Since 1980, U.S. energy efficiency investments have prevented a 60% increase in energy consumption and carbon emissions, according to the Energy Efficiency Impact Report. The report - compiled by the American Council for an Energy Efficient Economy, Alliance to Save Energy, and The Business Council for Sustainable Energy in partnership with a number of energy organizations, including the U.S. Green Building Council - examines the impact of energy efficiency policies and other tools on overall energy use over a number of sectors, including the built environment.

According to the report’s findings, investments in energy efficiency account for half of the carbon dioxide emissions reductions in the power sector since 2005. Today, energy efficiency programs and industries employ an estimated 2.3 million Americans, or 40% of the entire energy sector. Almost three-fourths of these workers are employed by small businesses.

Six policy initiatives in particular – fuel economy standards, appliance and equipment standards, ENERGY STAR, utility sector efficiency programs, building energy codes, and federal research and development – have saved an estimated 25 quadrillion BTUs of energy in 2017 alone, or the equivalent of 23% of U.S. energy use.

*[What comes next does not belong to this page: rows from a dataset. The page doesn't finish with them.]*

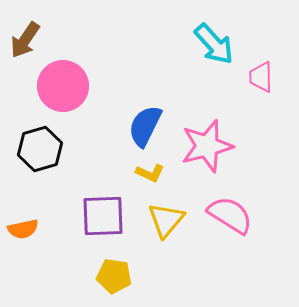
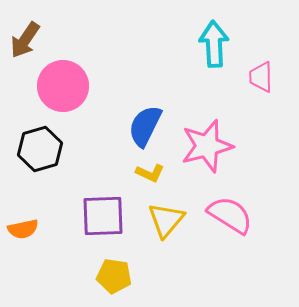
cyan arrow: rotated 141 degrees counterclockwise
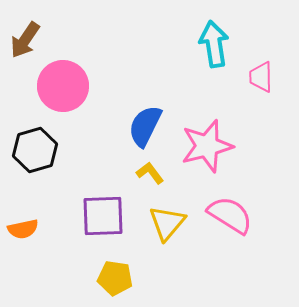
cyan arrow: rotated 6 degrees counterclockwise
black hexagon: moved 5 px left, 1 px down
yellow L-shape: rotated 152 degrees counterclockwise
yellow triangle: moved 1 px right, 3 px down
yellow pentagon: moved 1 px right, 2 px down
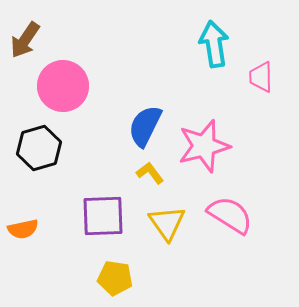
pink star: moved 3 px left
black hexagon: moved 4 px right, 2 px up
yellow triangle: rotated 15 degrees counterclockwise
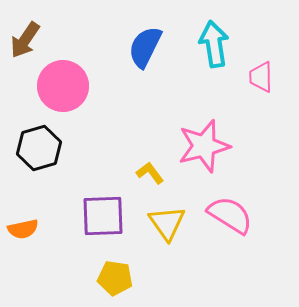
blue semicircle: moved 79 px up
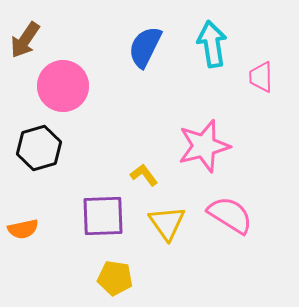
cyan arrow: moved 2 px left
yellow L-shape: moved 6 px left, 2 px down
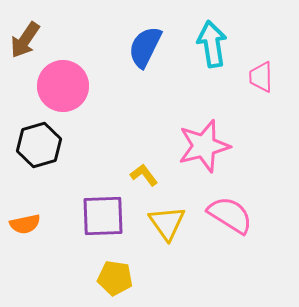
black hexagon: moved 3 px up
orange semicircle: moved 2 px right, 5 px up
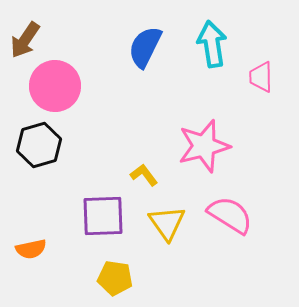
pink circle: moved 8 px left
orange semicircle: moved 6 px right, 25 px down
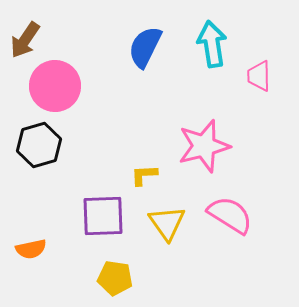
pink trapezoid: moved 2 px left, 1 px up
yellow L-shape: rotated 56 degrees counterclockwise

The evolution of model building energy codes has reduced covered energy use in buildings by more than 40% since 1980, and are expected to save $126 billion in energy costs and 12 quads of primary energy use between 2010 and 2040. In the residential built environment, energy use per household has fallen by approximately 16% between 2001 and 2018.

Home appliances and equipment have become more energy-efficient since 1980, owing to changes in federal standards and the introduction of the ENERGY STAR program. Today’s average refrigerator uses only two-fifths of the energy required to run an average refrigerator in 1980, while the average clothes washer uses only one-fifth of the energy required for an average washer in 1990.

According to the report’s projections, energy efficient practices could create as much as a 50% reduction in U.S. greenhouse gas emissions by 2050 if their full potential is realized. However, the report notes that these trends are “beginning to waver in some areas.” U.S. energy efficiency investment has fallen by 18% between 2016 and 2018, and efforts to roll back or cut funding to energy efficiency programs, including ENERGY STAR, have surfaced at the federal level.

In response to this information, the report advises that “regaining momentum” is critical to economic and environmental leadership in the U.S. “Given the accelerating urgency of climate change and the race to improve U.S. productivity and competitiveness in a quickly evolving international market,” the report entreats, “we need to fully capitalize on the expansive, diverse, affordable, and innovative energy efficiency toolkit.”

Click here to view the full Energy Efficiency Impact Report.

Note: This article has been updated to reflect that the report belongs to the American Council for an Energy Efficient Economy, Alliance to Save Energy, and The Business Council for Sustainable Energy. The U.S. Green Building Council is a supporting partner on the report. We regret the error.